Elliot's Debates; 94, Bancroft, History of
the Constitution, 267.
Thomas Jefferson, Third
President of the United States said "I
consider Trial by Jury as the only anchor yet
imagined by man, by which a government can be
held to the principles of its constitution".
Samuel Chase, US Supreme
Court Chief Justice, 1796, a signatory to the
Declaration of Independence said "The
Jury has the Right to determine both the law
and facts". In this manner good men and
women who stand up against tyranny are of one
mind.
Chief Justice Oliver Wendell
Holmes said "The Jury has the power to
bring a verdict in the teeth of both law and
fact".
Judge Harlan F.Stone, Chief
Justice of the U.S. Supreme Court, 1941-1946
said "The law itself is on trial quite
as much as the case which is to be decided"
and "If the jurors feels that the
statute (law) involved in any criminal
offence is unfair, all that it infringes upon
the defendant's natural God-given unalienable
or Constitutional Rights, then it is his duty
to affirm that the offending statute is
really no law at all and that the violation
of it is no crime at all - for no-one is
found to obey an unjust law".
The D.C. Circuit Court of
Appeals, in 1972, ruled that the jury has an
"unreviewable and irreversible power to
acquit in disregard of the instruction on the
law given by trial judge.

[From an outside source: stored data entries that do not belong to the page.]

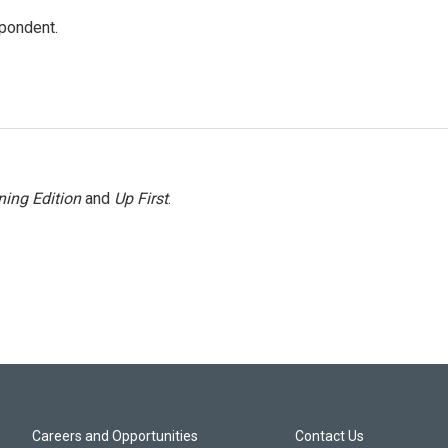
spondent.
ing Edition
and
Up First
.
Careers and Opportunities
Contact Us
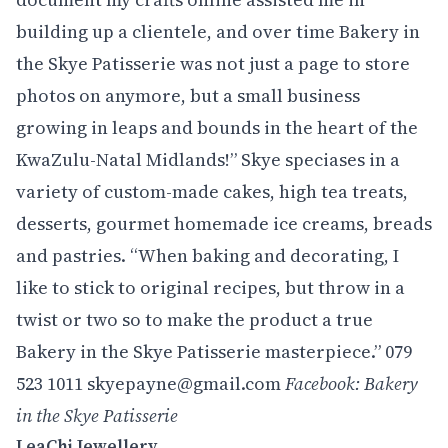
building up a clientele, and over time Bakery in
the Skye Patisserie was not just a page to store
photos on anymore, but a small business
growing in leaps and bounds in the heart of the
KwaZulu-Natal Midlands!” Skye speciases in a
variety of custom-made cakes, high tea treats,
desserts, gourmet homemade ice creams, breads
and pastries. “When baking and decorating, I
like to stick to original recipes, but throw in a
twist or two so to make the product a true
Bakery in the Skye Patisserie masterpiece.” 079
523 1011 skyepayne@gmail.com
Facebook: Bakery
in the Skye Patisserie
LeaChi Jewellery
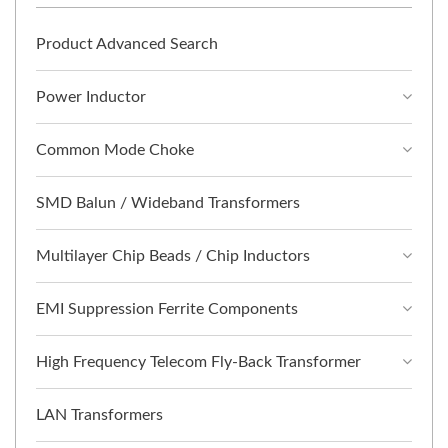
Product Advanced Search
Power Inductor
Common Mode Choke
SMD Balun / Wideband Transformers
Multilayer Chip Beads / Chip Inductors
EMI Suppression Ferrite Components
High Frequency Telecom Fly-Back Transformer
LAN Transformers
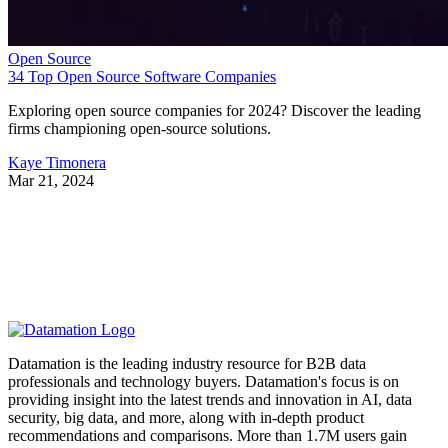
Open Source
34 Top Open Source Software Companies
Exploring open source companies for 2024? Discover the leading
firms championing open-source solutions.
Kaye Timonera
Mar 21, 2024
Datamation is the leading industry resource for B2B data
professionals and technology buyers. Datamation's focus is on
providing insight into the latest trends and innovation in AI, data
security, big data, and more, along with in-depth product
recommendations and comparisons. More than 1.7M users gain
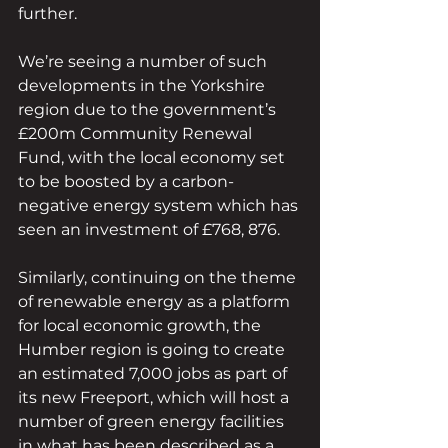
further.
We’re seeing a number of such 
developments in the Yorkshire 
region due to the government’s 
£200m Community Renewal 
Fund, with the local economy set 
to be boosted by a carbon-
negative energy system which has 
seen an investment of £768, 876.
Similarly, continuing on the theme 
of renewable energy as a platform 
for local economic growth, the 
Humber region is going to create 
an estimated 7,000 jobs as part of 
its new Freeport, which will host a 
number of green energy facilities 
in what has been described as a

The pages of
history shine upon instances of the jury's
exercise of its prerogative to disregard
instructions of the judge."
U.S. Chief Justice John Jay,
in the State of Georgia vs. Brailsford,
instructed the jury that the relevant facts
having been ascertained, it remained only for
the jury to judge upon the law itself, as
follows: "The jury has the right to
judge both the law as well as the fact in
controversy."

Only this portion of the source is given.